§ What is required
Only lines with the word "medidas" are wanted; copy each of them from the listing below.

(Data for this task)

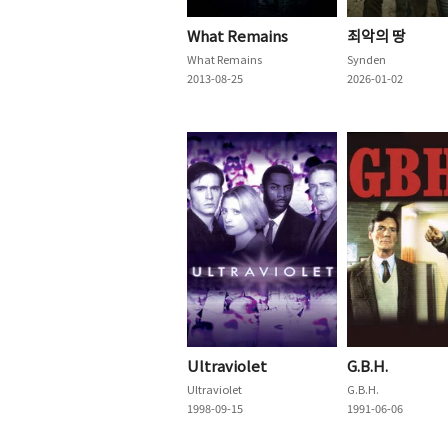
What Remains
죄악의 땅
What Remains
Synden
2013-08-25
2026-01-02
Ultraviolet
G.B.H.
Ultraviolet
G.B.H.
1998-09-15
1991-06-06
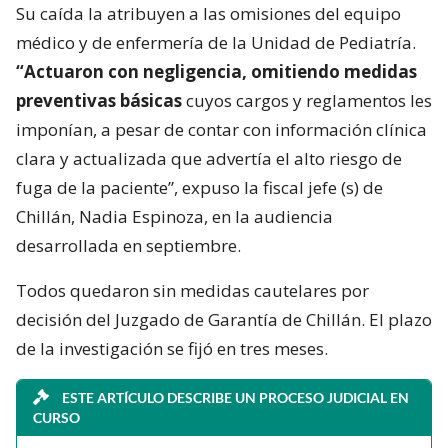
Su caída la atribuyen a las omisiones del equipo
médico y de enfermería de la Unidad de Pediatría.
“Actuaron con negligencia, omitiendo medidas
preventivas básicas
cuyos cargos y reglamentos les
imponían, a pesar de contar con información clínica
clara y actualizada que advertía el alto riesgo de
fuga de la paciente”, expuso la fiscal jefe (s) de
Chillán, Nadia Espinoza, en la audiencia
desarrollada en septiembre.
Todos quedaron sin medidas cautelares por
decisión del Juzgado de Garantía de Chillán. El plazo
de la investigación se fijó en tres meses.
ESTE ARTÍCULO DESCRIBE UN PROCESO JUDICIAL EN
CURSO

(End Data for this task)

§ Written solution
“Actuaron con negligencia, omitiendo medidas
Todos quedaron sin medidas cautelares por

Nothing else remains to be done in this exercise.